No quiero ni puedo creer en que él sea el responsable de ese tweet que le adjudican, pues en ese mensaje ve a AMLO como la encarnación política y mexicana de Dios. Pero lo que vino después, como resultado de la entrega del proyecto de Ley de Ingresos y del proyecto de Presupuesto de Egresos 2019, alarma, es una patinada fea o una lambisconería ramplona: “No es un presupuesto, es un proyecto de nación”, aseveró.

¿Puede una lista de gastos adquirir la dimensión ideológica y política de un proyecto de nación? Pongámonos fáciles, ¿puede convertirse en un proyecto de reconciliación doméstica?

Naturalmente que lo llevado por Carlos Urzúa a la Cámara de Diputados ofrece pistas del destino al cual AMLO desea conducir a los mexicanos. No querer verlo es negarse a la realidad. No está lo que hace falta y sí aparece lo que sobra y, además, quedan claras esas instrucciones de silencio sobre lo que les resulta incómodo, lo que es difícil de comprobar, como ocurre con las atinadas declaraciones de la secretaria de la Función Pública, Irma Eréndira Sandoval Ballesteros, que convoca a la iniciativa privada a idéntica austeridad salarial a la que pone en práctica el gobierno federal.

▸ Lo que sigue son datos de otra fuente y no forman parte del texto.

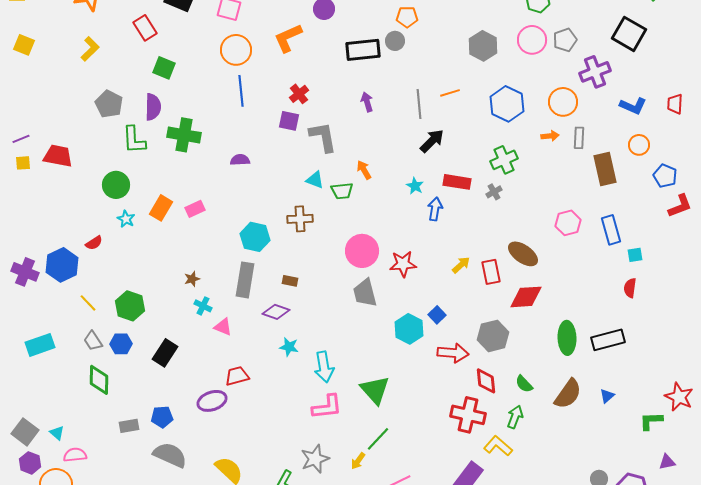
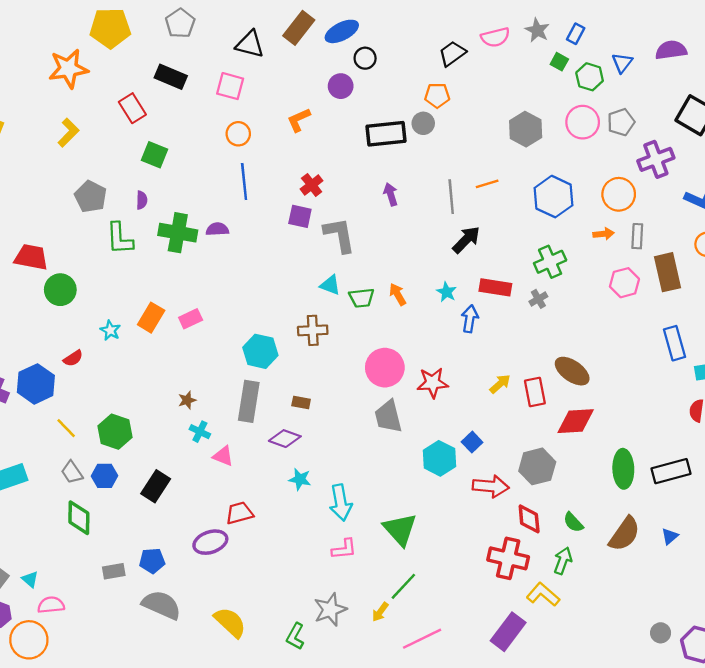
orange L-shape: (288, 38) -> (299, 120), size x0.7
orange circle: (236, 50) -> (238, 134), size x0.7
purple semicircle: (153, 107) -> (142, 200), size x0.6
purple semicircle: (240, 160) -> (217, 229), moved
orange arrow: (364, 170) -> (398, 294), moved
green circle: (116, 185) -> (60, 290), moved
pink hexagon: (568, 223) -> (624, 283), moved
pink L-shape: (327, 407) -> (344, 549), size x0.7

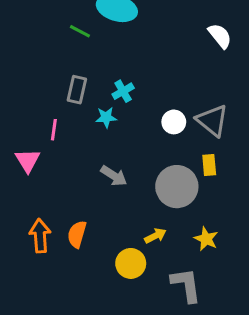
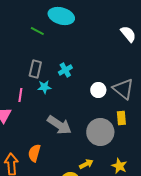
cyan star: (106, 117) -> (44, 87), moved
gray arrow: (114, 176) -> (59, 125), size x1.4
orange semicircle: (77, 234) -> (34, 153), moved

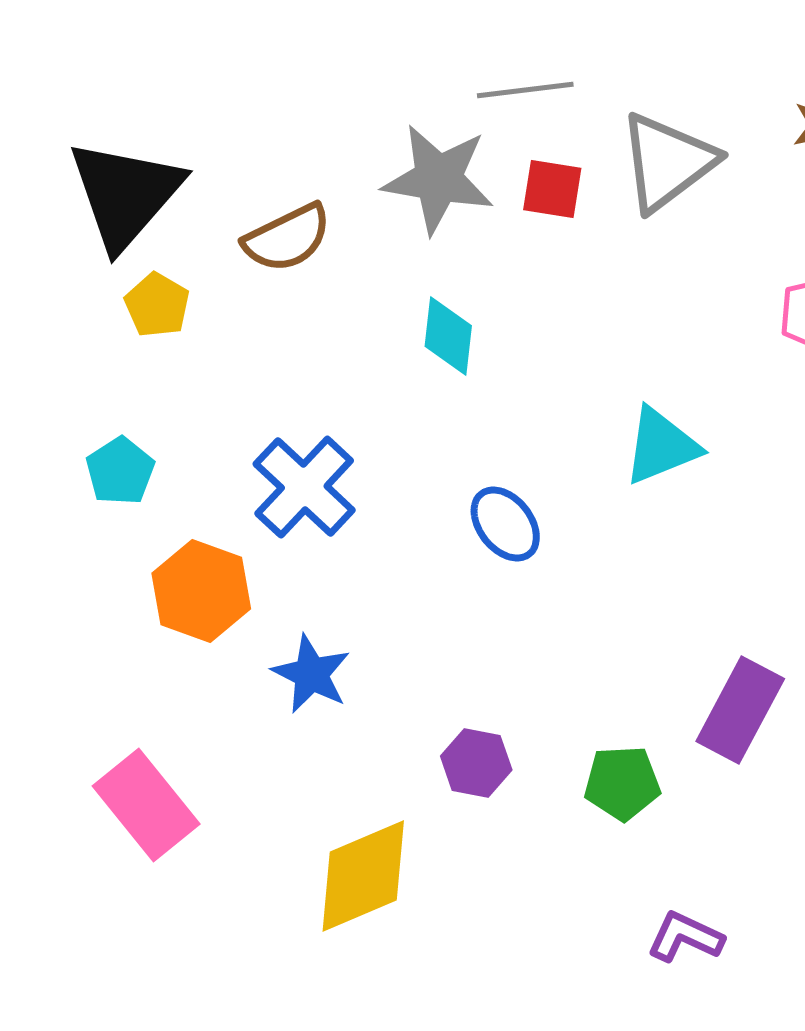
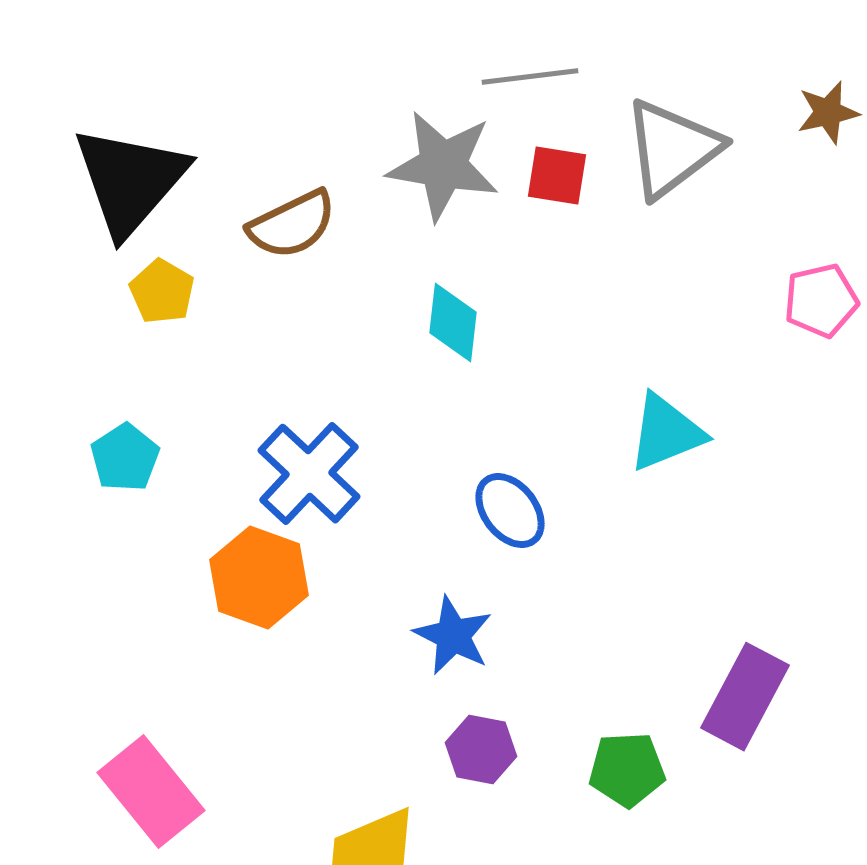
orange hexagon: (201, 591) -> (259, 578), moved
blue star: (311, 674) -> (453, 636), moved

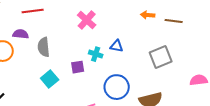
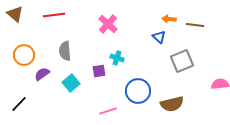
purple semicircle: (21, 34) -> (42, 74), moved, turned -42
blue triangle: (117, 46) -> (159, 37), moved, turned 32

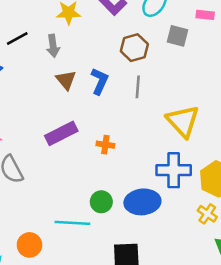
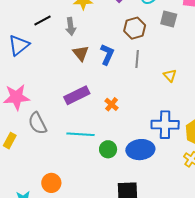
yellow triangle: (183, 121) -> (170, 75), moved, size x0.5
orange cross: (105, 145) -> (112, 104), turned 32
cyan line: (72, 223) -> (81, 134), moved

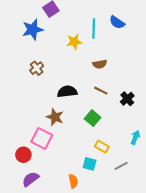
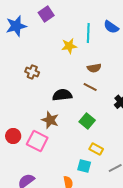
blue star: (33, 30) -> (16, 26), moved
brown cross: (37, 68) -> (32, 72), turned -32
brown line: (101, 91) -> (90, 87), moved
red circle: (23, 155) -> (13, 136), moved

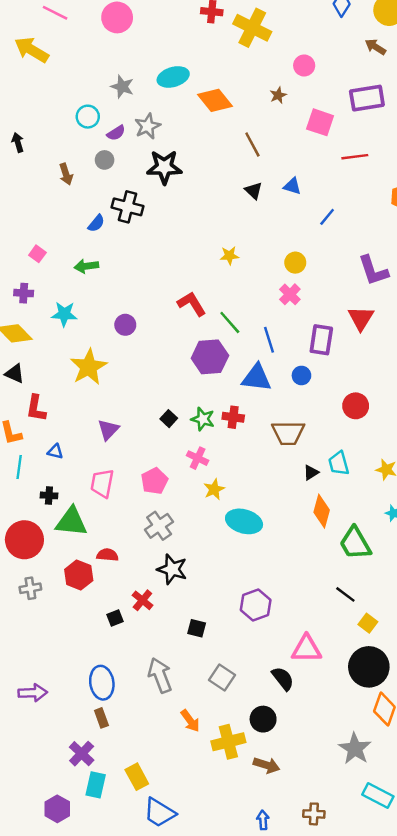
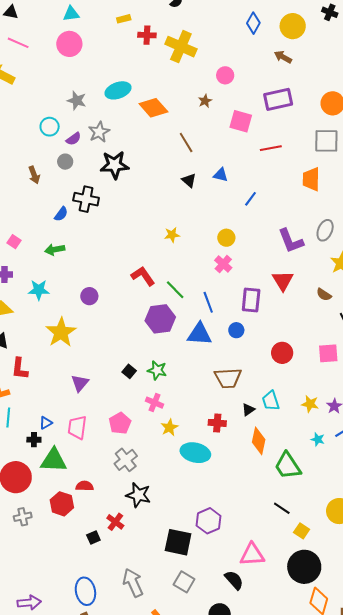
red cross: (233, 417) -> (217, 423), moved
blue triangle: (55, 452) -> (46, 423), moved, turned -40
black square: (197, 628) -> (178, 542), moved, size x1.8

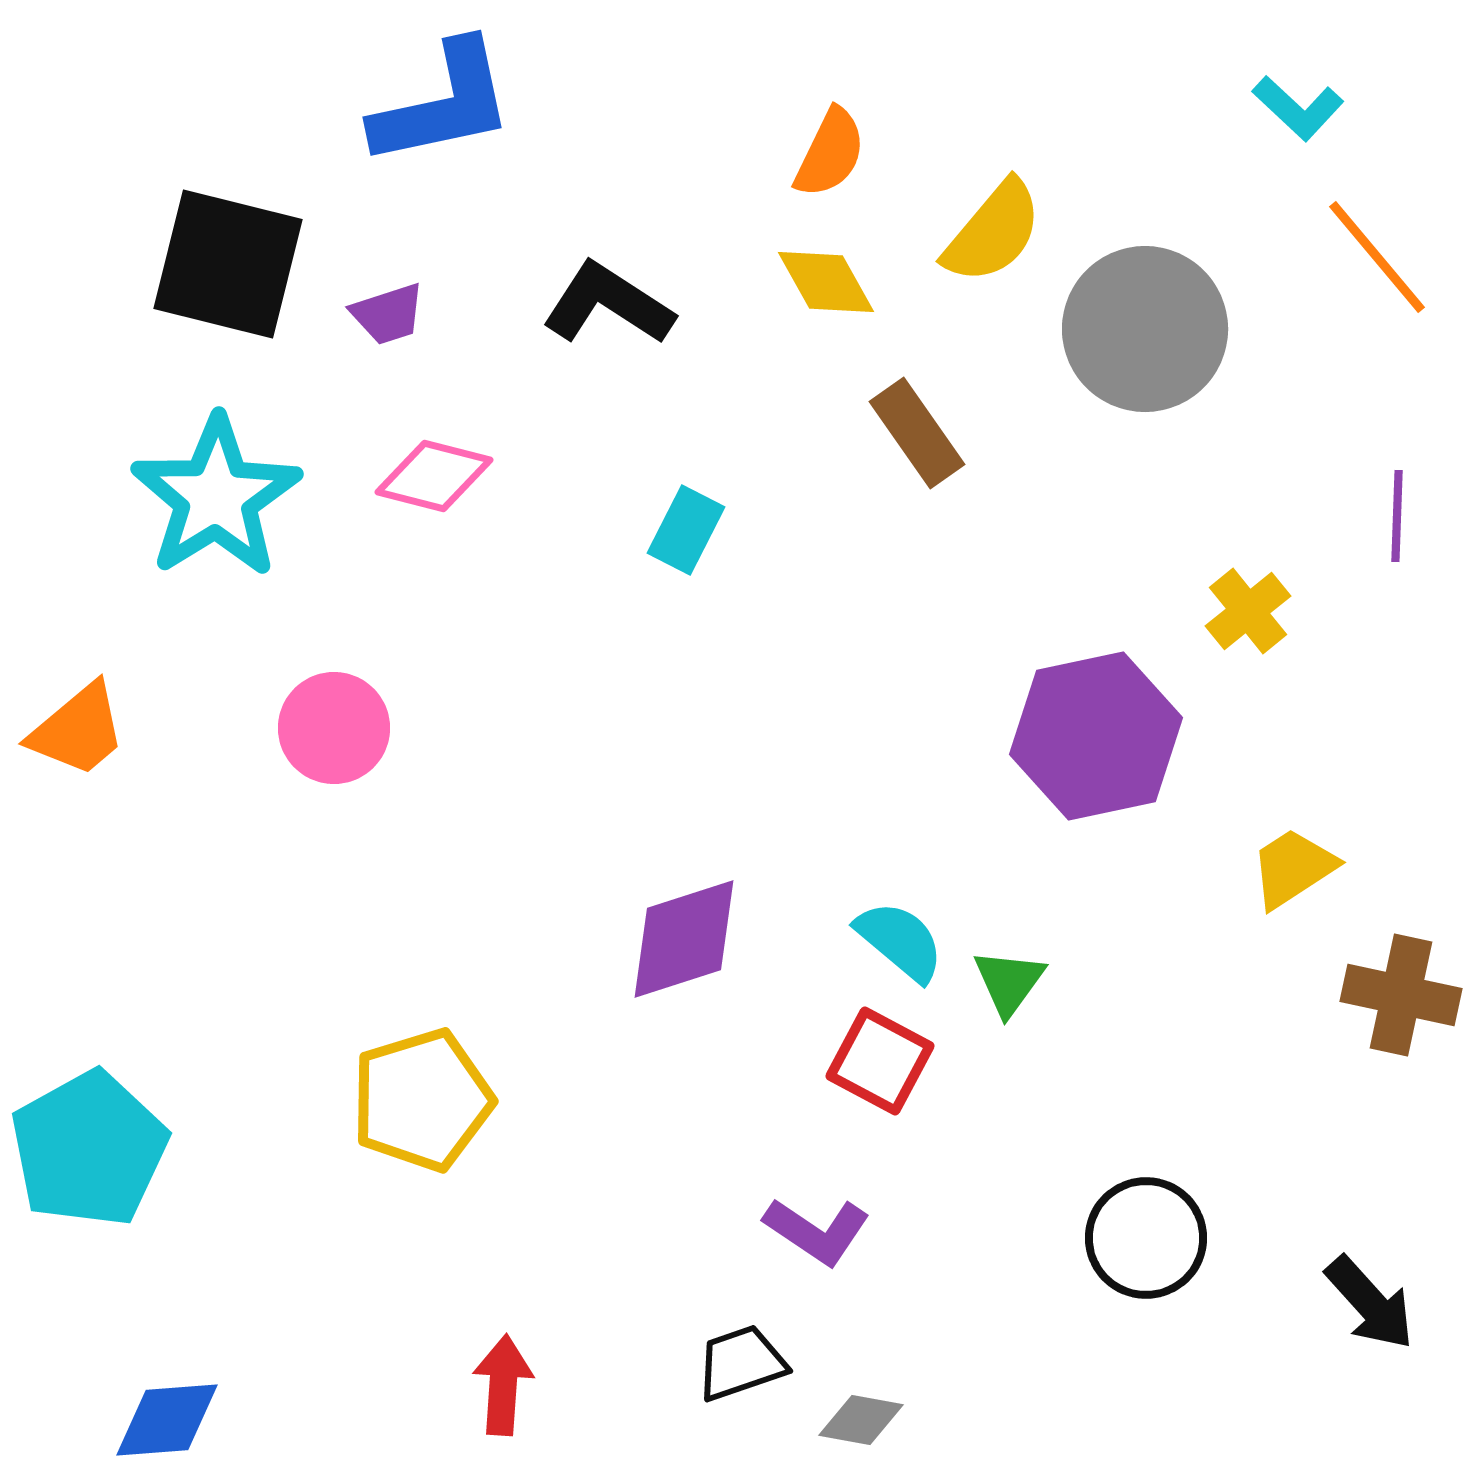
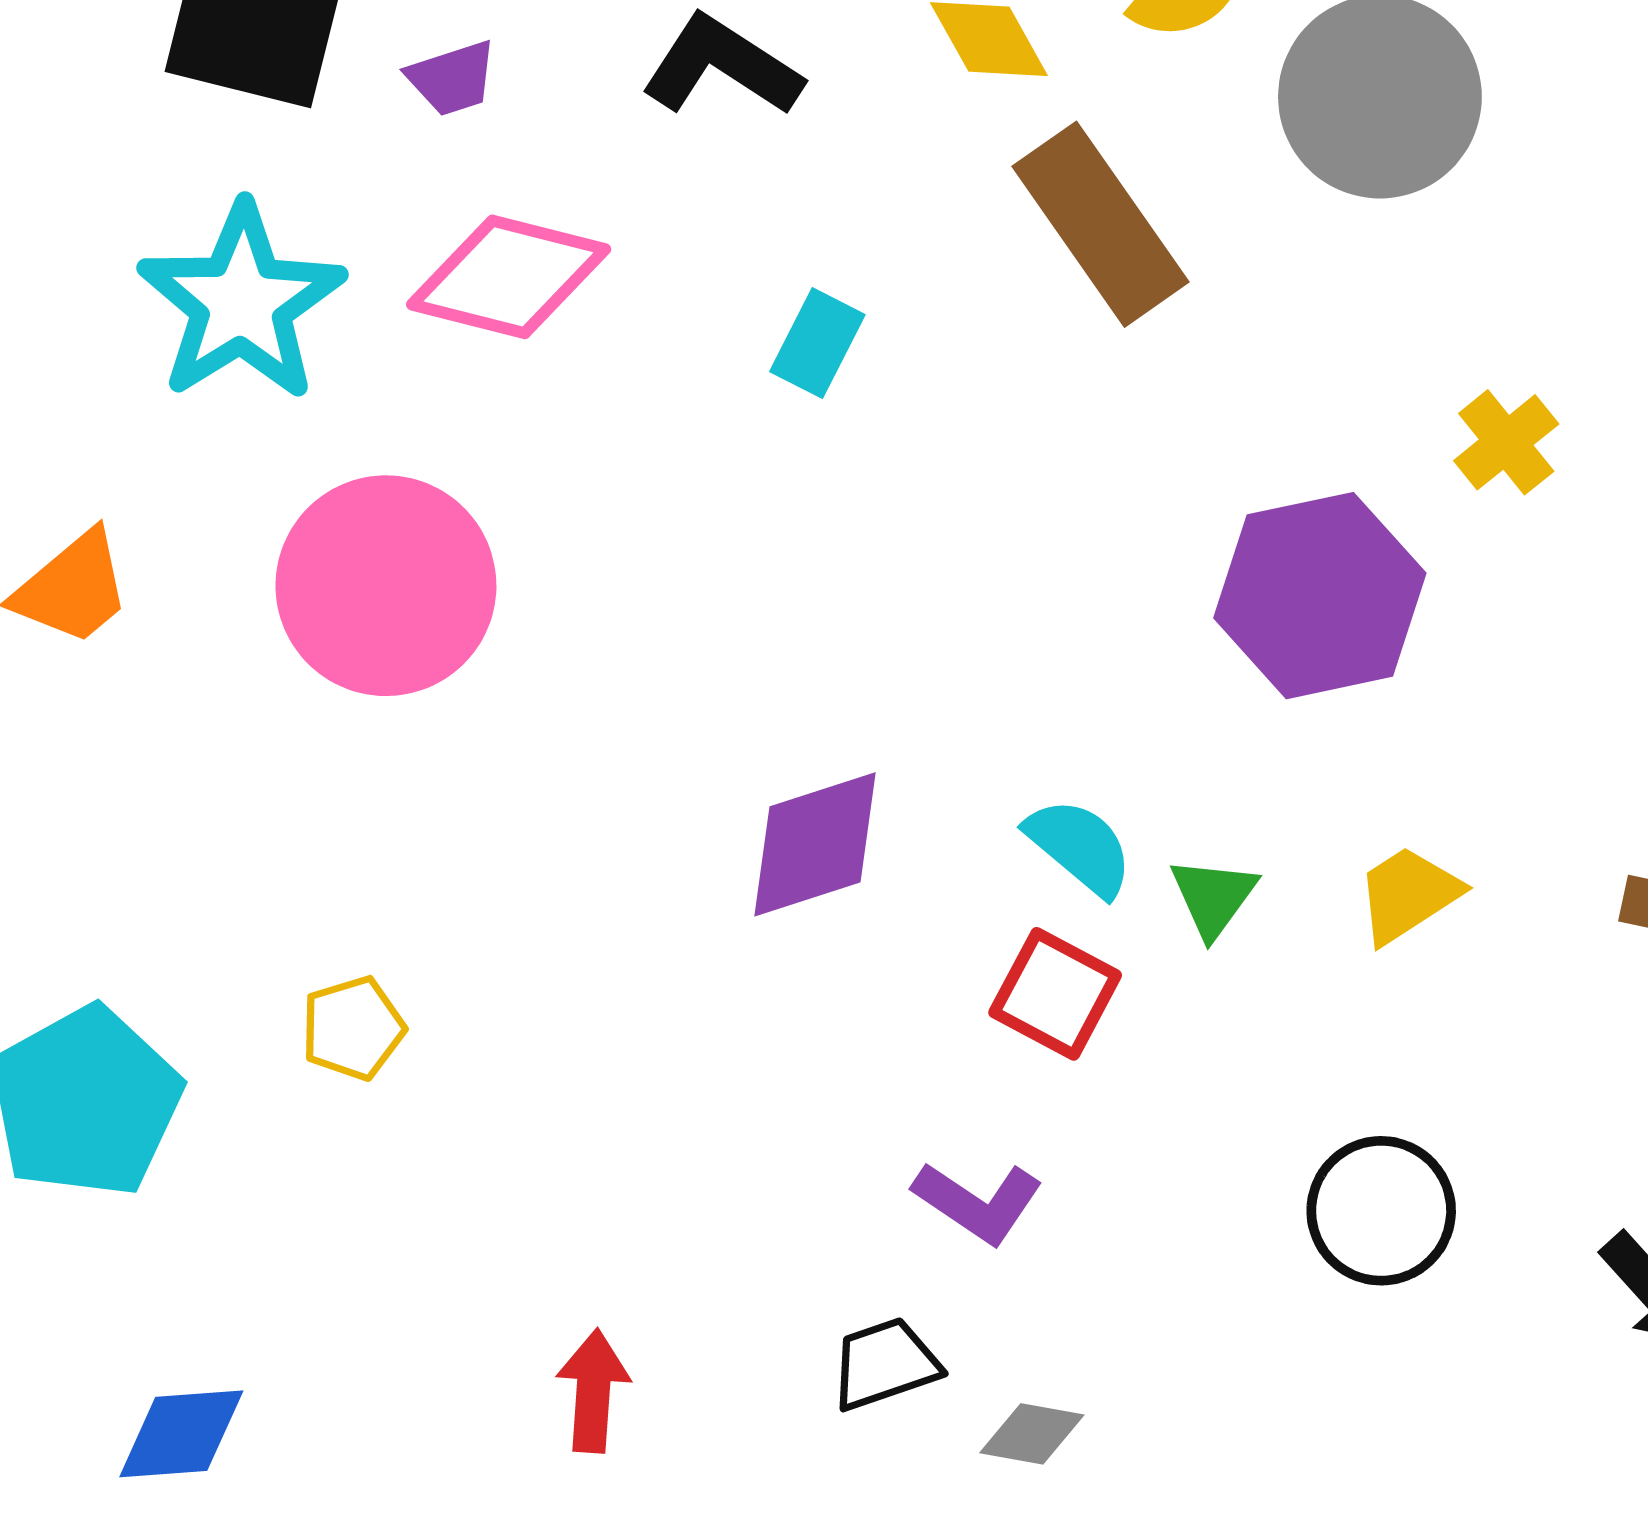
brown rectangle: (917, 433) -> (1100, 224), size x1.5
pink diamond: (434, 476) -> (509, 277), size x1.4
pink circle: (334, 728) -> (386, 586), size x1.6
yellow trapezoid: (1293, 868) -> (1408, 895), moved
yellow pentagon: (422, 1100) -> (353, 1028), moved, size x0.6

En medio de toda esta confusión, evoco mis lecturas y rescato lo siguiente: “Durante la época en que fui inspector, había tratado alguna vez con los hombres de honor y siempre me dirigía a ellos con cautela y sin arrogancia ni presunción. El respeto debía pagarse con respeto y los silencios debían interpretarse como señales. Entre ellos, todo tenía un significado y en su forma de comunicarse aplicaban la misma economía y eficacia que en sus métodos de violencia.

“Los hombres de honor hablaban sólo de lo que los atañía de forma directa, respondían sólo a preguntas específicas y preferían guardar silencio a mentir. Un hombre de honor estaba absolutamente obligado a decir la verdad y no quebrantaba estas normas más que cuando lo justificaba el comportamiento anómalo de los demás…”.

O quizá el deseo de Porfirio Muñoz Ledo fue hacer una denuncia: ¡Aguas, vean dónde nos llevan! ¿Quién lo sabe? A lo peor ni él.